お帰りなさい。

 

俺が”ただいま”と言うと、彼女が玄関口で帰りを迎えてくれた。

帰ったら待ってくれている人が居る。

ただそれだけの事が、とても嬉しかった。

件の”いわくつき”物件を出た俺は、新舞子のアパートを経て名古屋市内の高級住宅街に住所を移していた。

その街の一角にあるデザイナーズマンションの最上階が俺の家だ。

部屋に入るとリビングからは市街の夜景が見える。

近隣は高級住宅街なだけあって一軒家が多い、それも豪邸ばかりだ。

その中で一軒だけ、異様な見た目の3階建てのマンションがある。

他のどのデザイナーズマンションとも被らない。

それが俺の住んでいたマンションだった。

名古屋に住居してから、オフの日は会員になっている施設のゴルフ場で打ちっぱなしをする長閑な日々が続いていた。

ふと、携帯に目をやると着信があった。

着信の主は”大島”からだった。

 

大島は俺が名古屋に来て暫くたった時、SNSを通じて知り合った男だ。

お互いの知り合った目的はビジネスパートナー探しであり、大島とは同い年という事もありすぐ話が合った。

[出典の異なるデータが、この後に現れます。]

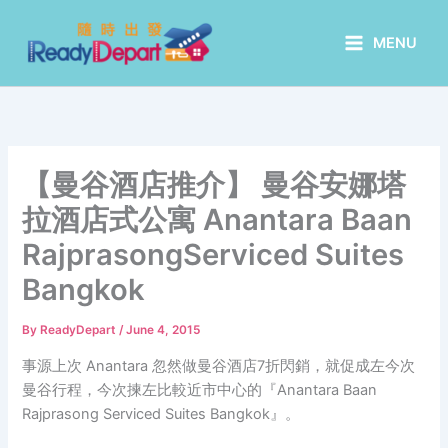
Skip
to
MENU
content
【曼谷酒店推介】 曼谷安娜塔
拉酒店式公寓 Anantara Baan
RajprasongServiced Suites
Bangkok
By
ReadyDepart
/
June 4, 2015
事源上次 Anantara 忽然做曼谷酒店7折閃銷，就促成左今次
曼谷行程，今次揀左比較近市中心的『Anantara Baan
Rajprasong Serviced Suites Bangkok
』。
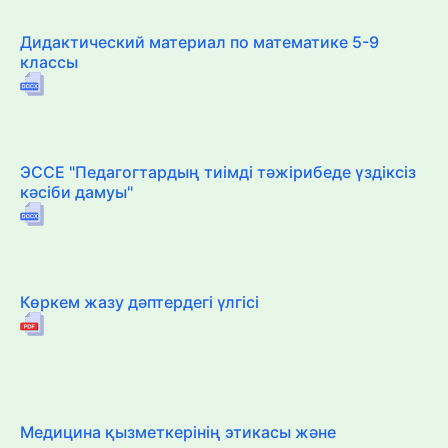
Дидактический материал по математике 5-9
классы
ЭССЕ "Педагогтардың тиімді тәжірибеде үздіксіз
кәсіби дамуы"
Көркем жазу дәптердегі үлгісі
Медицина қызметкерінің этикасы және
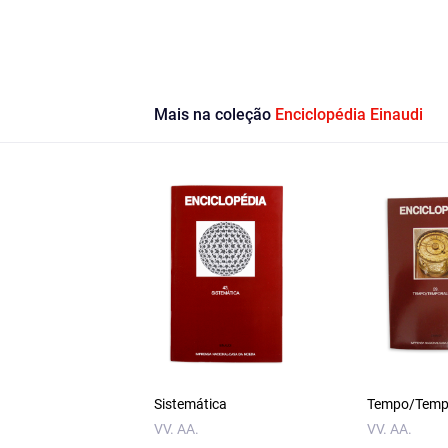
Mais na coleção
Enciclopédia Einaudi
Sistemática
Tempo/Temp
VV. AA.
VV. AA.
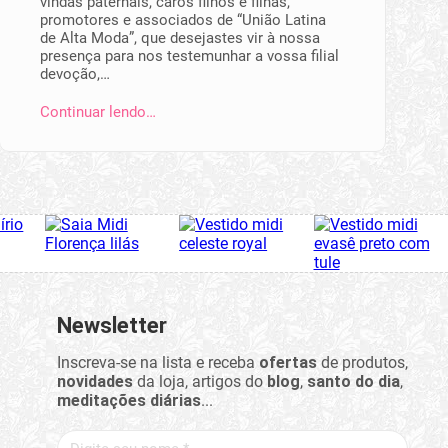
vindas paternais, caros filhos e filhas,
promotores e associados de “União Latina
de Alta Moda”, que desejastes vir à nossa
presença para nos testemunhar a vossa filial
devoção,…
Continuar lendo…
Newsletter
Inscreva-se na lista e receba
ofertas
de produtos,
novidades
da loja, artigos do
blog
,
santo do dia
,
meditações diárias
...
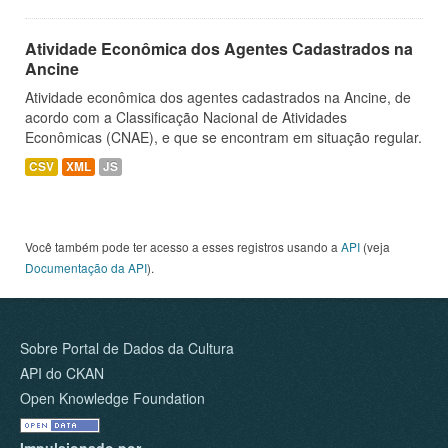
Atividade Econômica dos Agentes Cadastrados na
Ancine
Atividade econômica dos agentes cadastrados na Ancine, de
acordo com a Classificação Nacional de Atividades
Econômicas (CNAE), e que se encontram em situação regular.
CSV
XML
JS
Você também pode ter acesso a esses registros usando a
API
(veja
Documentação da API
).
Sobre Portal de Dados da Cultura
API do CKAN
Open Knowledge Foundation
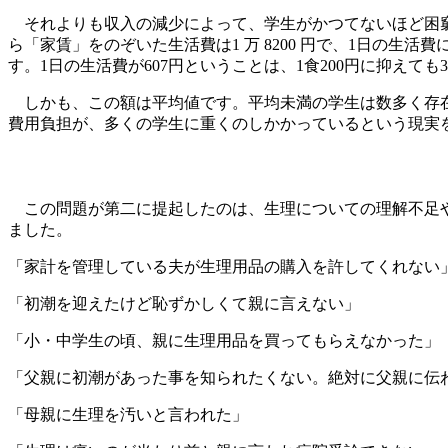
それよりも収入の減少によって、学生がかつてないほど困
ら「家賃」をのぞいた生活費は1 万 8200 円で、1日の生活費
す。1日の生活費が607円ということは、1食200円に抑えても
しかも、この額は平均値です。平均未満の学生は数多く存在
費用負担が、多くの学生に重くのしかかっているという現実
この問題が第二に提起したのは、生理についての理解不足や
ました。
「家計を管理している夫が生理用品の購入を許してくれない
「初潮を迎えたけど恥ずかしくて親に言えない」
「小・中学生の頃、親に生理用品を買ってもらえなかった」
「父親に初潮があった事を知られたくない。絶対に父親に伝
「母親に生理を汚いと言われた」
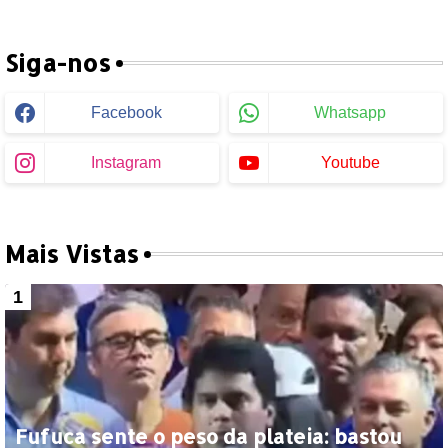
Siga-nos
Facebook
Whatsapp
Instagram
Youtube
Mais Vistas
Fufuca sente o peso da plateia: bastou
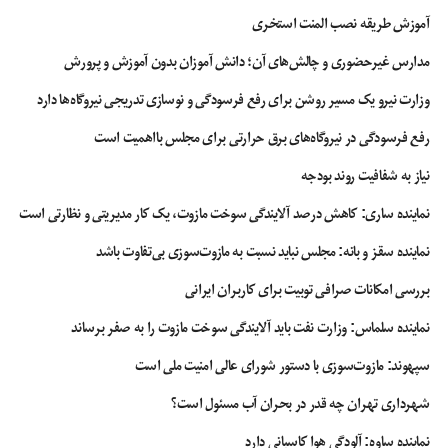
آموزش طریقه نصب المنت استخری
مدارس غیرحضوری و چالش‌های آن؛ دانش آموزان بدون آموزش و پرورش
وزارت نیرو یک مسیر روشن برای رفع فرسودگی و نوسازی تدریجی نیروگاه‌ها دارد
رفع فرسودگی در نیروگاه‌های برق حرارتی برای مجلس بااهمیت است
نیاز به شفافیت روند بودجه
نماینده ساری: کاهش درصد آلایندگی سوخت مازوت، یک کار مدیریتی و نظارتی است
نماینده سقز و بانه: مجلس نباید نسبت به مازوت‌سوزی بی‌تفاوت باشد
بررسی امکانات صرافی توبیت برای کاربران ایرانی
نماینده سلماس: وزارت نفت باید آلایندگی سوخت مازوت را به صفر برساند
سپهوند:‌ مازوت‌سوزی با دستور شورای عالی امنیت ملی است
شهرداری تهران چه قدر در بحران آب مسئول است؟
نماینده ساوه: آلودگی هوا کاسبانی دارد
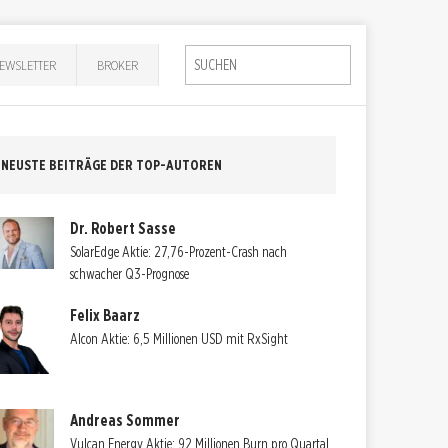
EWSLETTER
BROKER
NEUSTE BEITRÄGE DER TOP-AUTOREN
Dr. Robert Sasse
SolarEdge Aktie: 27,76-Prozent-Crash nach
schwacher Q3-Prognose
Felix Baarz
Alcon Aktie: 6,5 Millionen USD mit RxSight
Andreas Sommer
Vulcan Energy Aktie: 92 Millionen Burn pro Quartal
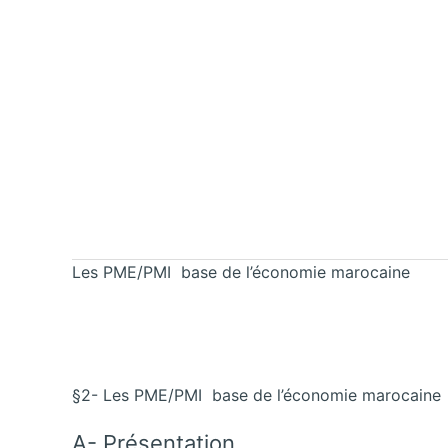
Les PME/PMI base de l’économie marocaine
§2- Les PME/PMI base de l’économie marocaine
A- Présentation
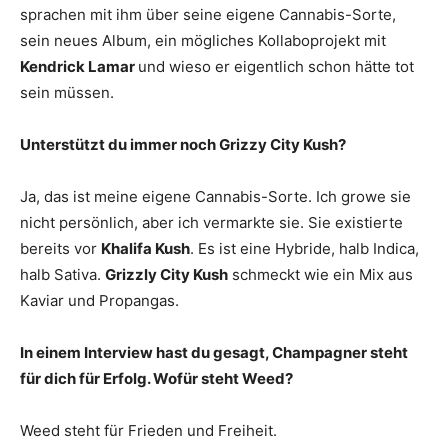
sprachen mit ihm über seine eigene Cannabis-Sorte,
sein neues Album, ein mögliches Kollaboprojekt mit
Kendrick Lamar
und wieso er eigentlich schon hätte tot
sein müssen.
Unterstützt du immer noch Grizzy City Kush?
Ja, das ist meine eigene Cannabis-Sorte. Ich growe sie
nicht persönlich, aber ich vermarkte sie. Sie existierte
bereits vor
Khalifa Kush
. Es ist eine Hybride, halb Indica,
halb Sativa.
Grizzly City Kush
schmeckt wie ein Mix aus
Kaviar und Propangas.
In einem Interview hast du gesagt, Champagner steht
für dich für Erfolg. Wofür steht Weed?
Weed steht für Frieden und Freiheit.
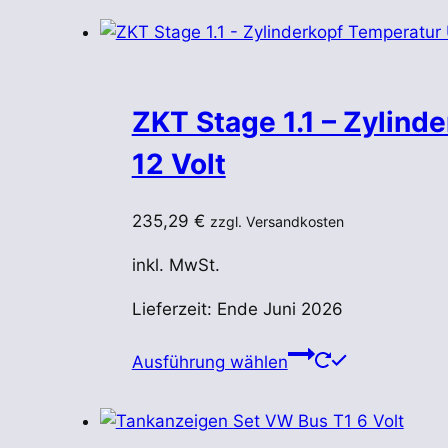
ZKT Stage 1.1 – Zylin
12 Volt
235,29
€
zzgl. Versandkosten
inkl. MwSt.
Lieferzeit:
Ende Juni 2026
Dieses
Ausführung wählen
Produkt
weist
mehrere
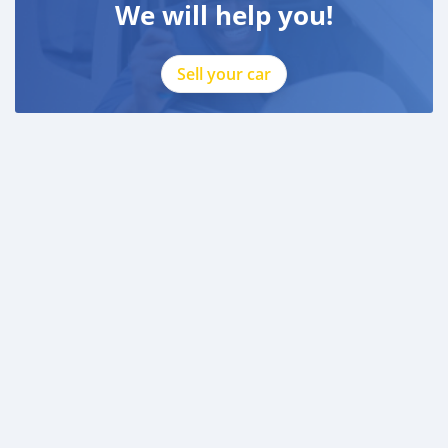
We will help you!
Sell your car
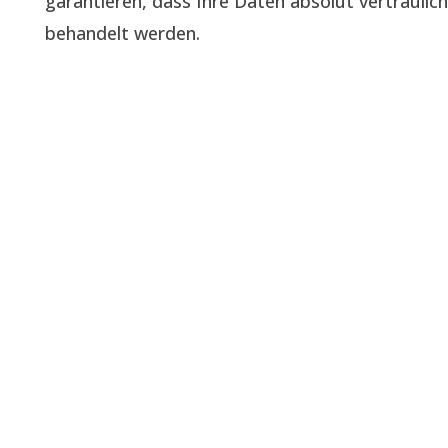
garantieren, dass Ihre Daten absolut vertraulich
behandelt werden.
Unsere Blogs & News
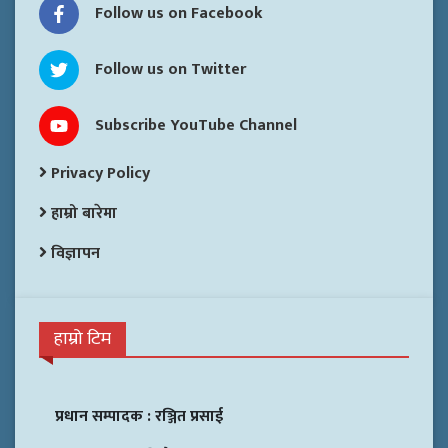
Follow us on Facebook
Follow us on Twitter
Subscribe YouTube Channel
Privacy Policy
हाम्रो बारेमा
विज्ञापन
हाम्रो टिम
प्रधान सम्पादक :
रञ्जित प्रसाई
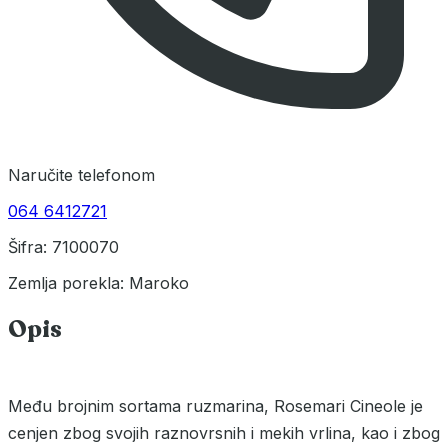
Naručite telefonom
064 6412721
Šifra: 7100070
Zemlja porekla: Maroko
Opis
Među brojnim sortama ruzmarina, Rosemari Cineole je
cenjen zbog svojih raznovrsnih i mekih vrlina, kao i zbog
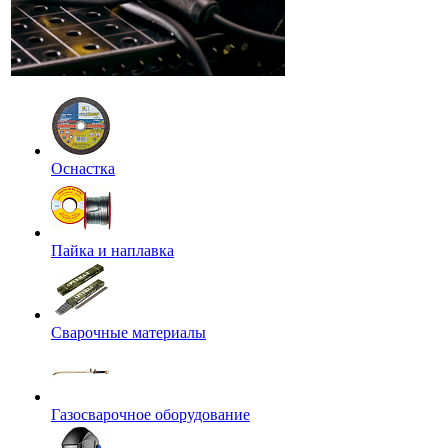
Оснастка
Пайка и наплавка
Сварочные материалы
Газосварочное оборудование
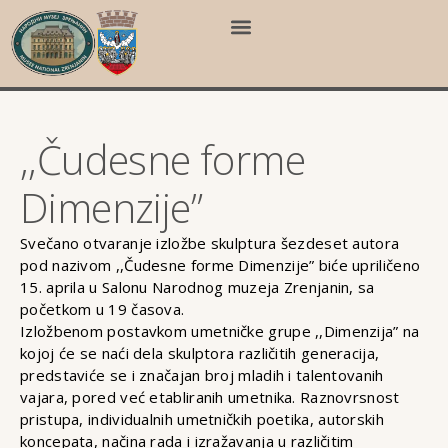
,,Čudesne forme
Dimenzije”
Svečano otvaranje izložbe skulptura šezdeset autora
pod nazivom ,,Čudesne forme Dimenzije” biće upriličeno
15. aprila u Salonu Narodnog muzeja Zrenjanin, sa
početkom u 19 časova.
Izložbenom postavkom umetničke grupe ,,Dimenzija” na
kojoj će se naći dela skulptora različitih generacija,
predstaviće se i značajan broj mladih i talentovanih
vajara, pored već etabliranih umetnika. Raznovrsnost
pristupa, individualnih umetničkih poetika, autorskih
koncepata, načina rada i izražavanja u različitim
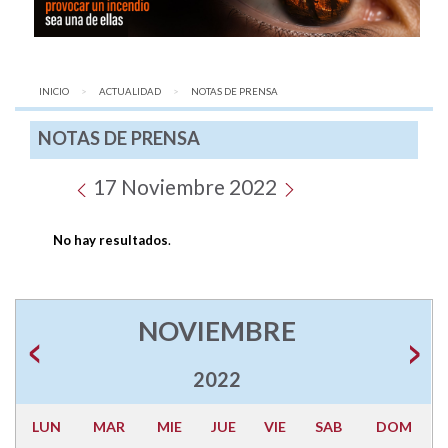
INICIO
ACTUALIDAD
AQUÍ:
NOTAS DE PRENSA
NOTAS DE PRENSA
17 Noviembre 2022
No hay resultados
.
NOVIEMBRE
2022
LUN
MAR
MIE
JUE
VIE
SAB
DOM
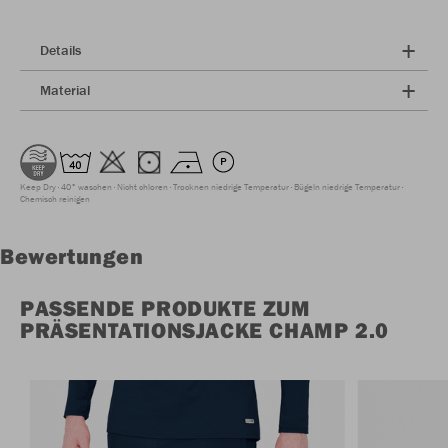
Details
Material
Keep Dry
40° waschen
Nicht chloren
Trocknen niedrige Temperatur
Bügeln niedrige Temperatur
Chemisch reinigen
Bewertungen
PASSENDE PRODUKTE ZUM
PRÄSENTATIONSJACKE CHAMP 2.0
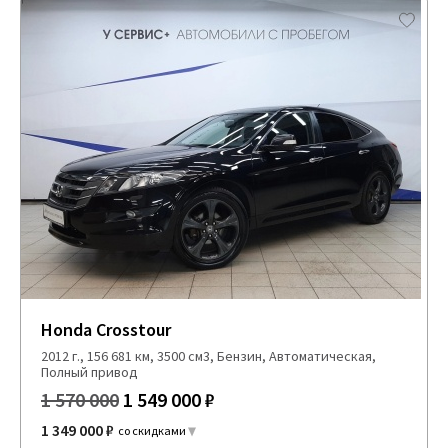
Honda Crosstour
2012 г., 156 681 км, 3500 см3, Бензин, Автоматическая,
Полный привод
1 570 000
1 549 000 ₽
1 349 000 ₽
со скидками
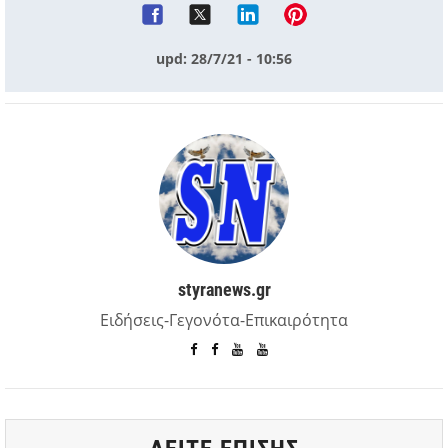
upd: 28/7/21 - 10:56
styranews.gr
Ειδήσεις-Γεγονότα-Επικαιρότητα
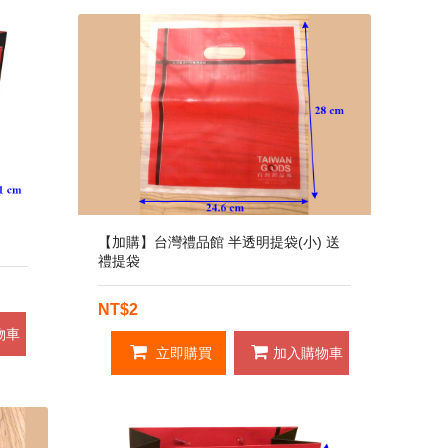
【加購】台灣禮品館 半透明提袋(小) 送
禮提袋
NT$2
物車
立即購買
加入購物車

今思うと、話をお互い合わせていただけなのかもしれないが、意気投合するのに時間はかからなかった。

電話をかけ直すと、次の打ち合わせ日時をいつにするか?という要件だった。

当時俺と大島は”あるプロジェクト”を秘密裏に進めていた。

それ以外にも大島には件のキャリアショップ営業要員を紹介してもらったりなど、色々と助けられていた面もあり、

知り合って半年も経たない仲ではあったが、信用をしていた。

現に口も硬い男で、実行力もあった。

打ち合わせ当日、お決まりの場所となっている栄の某ホテル2階のラウンジに行くと大島が先に着席していた。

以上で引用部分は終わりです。